Find all values of $n$ greater than or equal to 1 for which $n! + (n + 1)! + (n + 2)!$ is equal to a perfect square. Not sure where to get started on this on.  I started listing numbers for n starting at 1 but the numbers get very big very fast and I cannot find a pattern.  Is there a better way of doing this or what is the pattern?
 A: We have:
$$
n! + (n+1)! + (n+2)! = n!(1 + (n+1) + (n+1)(n+2)) = n!(n+2)^2
$$
So the problem reduces to finding $n$ so that $n!$ is a perfect square. For $n = 0$ or $1$ this is obvious. For $n > 1$, it turns out such $n$ doesn't exist. To see this, consider the largest prime $p$ in $\{1, 2, \ldots, n\}$. $n!$ only contains one factor of $p$ by Bertrand's postulate, so it cannot be a perfect square.
Also check out this question for a detailed proof that $n!$ is not a perfect square for $n > 1$.

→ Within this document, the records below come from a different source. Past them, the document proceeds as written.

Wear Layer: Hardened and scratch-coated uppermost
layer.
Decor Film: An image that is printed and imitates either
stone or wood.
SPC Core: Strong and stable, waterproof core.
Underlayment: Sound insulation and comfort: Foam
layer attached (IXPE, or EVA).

A: $$n! + (n+1)! + (n+2!) = n! \cdot (1+n+1+(n+1)\cdot (n+2)) = n! \cdot (n+2)^2$$
$(n+2)^2$ is clearly square. So $n! + (n+1)! + (n+2!)$ is only a square, if $n!$ is squared. This happens only when $n=0$ or $n=1$.
A: Since $n! + (n+1)! + (n+2)! = n! \left(1 + (n+1) + (n+1)(n+2) \right) = n! \left(n+2\right)^2$ you are looking for such $n \geqslant 1$ that $n!$ is a perfect square with the only solution here being $n=1$.
Indeed, assuming there exists such $n>1$ that $n!$ is a perfect square. Let $p$ be the largest prime not exceeding $n$. Clearly $p$ divides $n!$, but it divides it only once.